P.P – Foi uma mistura dos dois. A gente já ficava cantando juntas nessas festas. E a coisa foi acontecendo. E foi legal o fato de não sermos musicistas, sermos mulheres e, mesmo assim, estarmos fazendo música. Mas às vezes pensamos em chamar mais gente, pessoas que pensem mais a música, e não optamos por homens, apesar de conhecermos muito mais homens que sejam músicos.
Brasileiros – Tem a ver com uma opção estética? Artística? Ou até mesmo um pouco política, digamos assim (num ambiente onde são raras as bandas formadas só por mulheres, enquanto existem milhares formadas apenas por homens)?
P.P – No início, a gente era próxima de um coletivo de ação de mulheres, o Ghawazee (que a Papi fazia parte, mas hoje o grupo não existe mais, temporariamente). Aquilo de perceber que as mulheres estavam querendo criar juntas mexia com a gente também. Uma independência artística, um jeito de criar intuitivo e lunar, que nos parecia feminino. No início era uma questão mesmo: uma banda só de mulheres.
Brasileiros – Quando se assiste a um show, fica claro que o trabalho da banda vai além apenas do campo musical, trazendo referências de teatro, literatura, poesia etc. Falem um pouco sobre essas referências extramusicais.
P.P – Por trabalharmos em áreas distintas, na hora de fazermos um show isso aparece. Por não termos uma formação musical, a bagagem poética e teatral e artística em geral é muito importante. A gente acredita que esse é o grande lance da banda e isso – junto com o fato de sermos em seis vocais – faz de nós uma banda diferente. Uma não banda.
Brasileiros – Em quais áreas trabalham?
P.P – Tem de um tudo na banda – arquiteta, pedagoga, psicóloga, bacharel em letras, fotógrafa, atriz – menos musicista. E é isso que faz o Pato Preto ser o Pato Preto.

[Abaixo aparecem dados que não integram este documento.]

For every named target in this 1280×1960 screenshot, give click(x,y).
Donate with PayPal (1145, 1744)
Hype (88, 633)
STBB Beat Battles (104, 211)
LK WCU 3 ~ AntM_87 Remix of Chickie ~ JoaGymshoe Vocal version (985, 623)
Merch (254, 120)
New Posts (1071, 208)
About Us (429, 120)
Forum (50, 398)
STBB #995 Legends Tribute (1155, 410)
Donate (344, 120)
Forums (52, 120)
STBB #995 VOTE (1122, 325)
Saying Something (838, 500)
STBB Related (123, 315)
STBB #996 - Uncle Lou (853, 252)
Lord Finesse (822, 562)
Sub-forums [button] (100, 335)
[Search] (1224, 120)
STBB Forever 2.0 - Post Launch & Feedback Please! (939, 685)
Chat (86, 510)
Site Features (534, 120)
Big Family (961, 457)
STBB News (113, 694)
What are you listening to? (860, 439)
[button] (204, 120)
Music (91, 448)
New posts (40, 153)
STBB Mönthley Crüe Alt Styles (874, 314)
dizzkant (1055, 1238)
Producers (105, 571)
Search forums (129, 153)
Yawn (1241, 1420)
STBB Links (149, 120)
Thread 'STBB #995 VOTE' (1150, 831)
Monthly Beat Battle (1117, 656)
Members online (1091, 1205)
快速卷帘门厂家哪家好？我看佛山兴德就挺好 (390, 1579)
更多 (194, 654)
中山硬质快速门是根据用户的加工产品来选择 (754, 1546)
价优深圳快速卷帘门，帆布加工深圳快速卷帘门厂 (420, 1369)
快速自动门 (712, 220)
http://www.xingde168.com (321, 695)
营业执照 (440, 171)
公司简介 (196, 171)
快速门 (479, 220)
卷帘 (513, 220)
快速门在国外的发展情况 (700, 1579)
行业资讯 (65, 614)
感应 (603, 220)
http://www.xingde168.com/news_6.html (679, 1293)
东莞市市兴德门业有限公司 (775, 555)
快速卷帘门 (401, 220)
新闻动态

Brasileiros – E as referências musicais propriamente ditas…
P.P – Bom, por pensarmos muito nas vozes, temos como referência alguns nomes importantes da música dos anos 80, entre eles o Itamar Assumpção e as Orquídeas, Arrigo Barnabé, Alzira Espíndola, Maria Bethânia. Algumas coisas que estão sendo produzidas atualmente fora do Brasil também têm nos impressionado positivamente, como as meninas do Perotá Chingó, Cocorosie e Fiona Apple. Aqui, artistas próximos também nos servem de referência, como a cantora Luz Marina, Céu e Tulipa Ruiz.
Brasileiros – Existe um diálogo entre a banda e outros grupos da mesma geração de vocês?
P.P – Sim, acho que isso acontece naturalmente. Estamos produzindo na mesma época que as outras bandas. E aproximações são feitas. O Maquinista, que toca com a gente de vez em quando, tem uma formação muito mais rock que a nossa, mas a junção dá uma coisa legal. Além deles, a Trupe Chá de Boldo também está presente na nossa criação e incentivo para continuar, sendo alguns dos integrantes os maiores incentivadores do nosso primeiro show na Casa Brasamora. Felizmente temos uma convivência com diversos artistas da nossa geração, e estamos sempre trocando e dialogando. É muito rica essa troca.